The award of the year's support was regular on the face of the record. Therefore, it could not be collaterally attacked. Beavers v. Williams, 194 Ga. 875 ( 23 S.E.2d 171); Brown v. Gibson, 203 Ga. 213 ( 46 S.E.2d 68); Brownlee v. Brownlee, 203 Ga. 377 ( 46 S.E.2d 901). Though it could be attacked in a court of equity for fraud ( Hamilton v. Bell, 161 Ga. 739, 132 S.E. 83; Hodges v. Cousins, 88 Ga. App. 645, 77 S.E.2d 83), if the contestant here was not actually the widow of the deceased, or the validity of the marriage could have been attacked in the court of ordinary when the application for a year's support was made. See Medlock v. Merritt, 102 Ga. 212 ( 29 S.E. 185). The applicant contends that the issue was tried in the Superior Court of Butts County, a court having equitable jurisdiction, and that therefore the year's support judgment, which he contends was void in view of the divorce decree, could be attacked in the present litigation. "In the trial of the case on appeal the jurisdiction of the superior court was not broader than the jurisdiction of the court of ordinary. Maloy v. Maloy, 134 Ga. 432 (2) ( 68 S.E. 80)." Dillon v. Sills, 181 Ga. 582 ( 183 S.E. 563); Griffin v. Securities Investment Co., 181 Ga. 455 ( 182 S.E. 594). Therefore, until and unless the award of all the estate as a year's support is properly set aside there is no estate to be administered, for, "Where property is set apart as a year's support for the benefit of the widow alone, she shall thereafter own the same in fee, without restriction as to use, incumbrance, or disposition." Ga. L. 1937, p. 861 (Code, Ann., § 113-1023).
It has several times been held that, where a person dies without leaving an estate, no administrator should be appointed. See Lowery v. Powell, 109 Ga. 192 ( 34 S.E. 296), where it was held that no administrator should be appointed where, under statute, all the estate should be set aside as a year's support. In the case of Bush v. Reconstruction Finance Corp., 79 Ga. App. 25 ( 52 S.E.2d 515), there was an issue made as to the amount of the estate.
In the case sub judice the entire estate was set apart as a year's support and no appeal taken from such judgment, nor was any valid attack made on such judgment; therefore there was no estate to be administered. "An estate is necessary to authorize the appointment of an administrator." Redfearn, Wills and Administration of Estates, page 399, § 232. There being no estate to be administered after the year's support had been set apart, the direction of the verdict to find for the applicant was error, since a verdict was demanded, under the evidence, that no administrator be appointed.
2. The other grounds of the amended motion for new trial being neither argued nor expressly insisted upon are treated as abandoned.
Judgment reversed.
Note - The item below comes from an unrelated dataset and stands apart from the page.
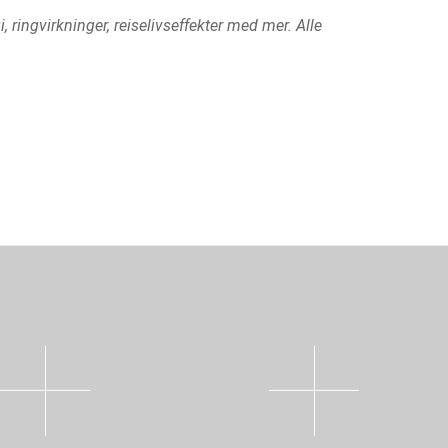
ringvirkninger, reiselivseffekter med mer. Alle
Quillian, J., concurs. Felton, C. J., concurs specially.
I concur in the judgment for the reason that the record does not show a necessity for administration in that it does not show that there were debts of the estate to be paid or that administration was necessary for distribution to be made to the heirs at law.
I think that the record sufficiently shows that there is an estate. It shows that the deceased owned property in Georgia at the time of his death and that the entire estate was set apart as a year's support to one who had been divorced from the deceased. If there had been a necessity for administration, the law would require that the administrator of the deceased's estate institute proceedings to recover the property set aside as a year's support.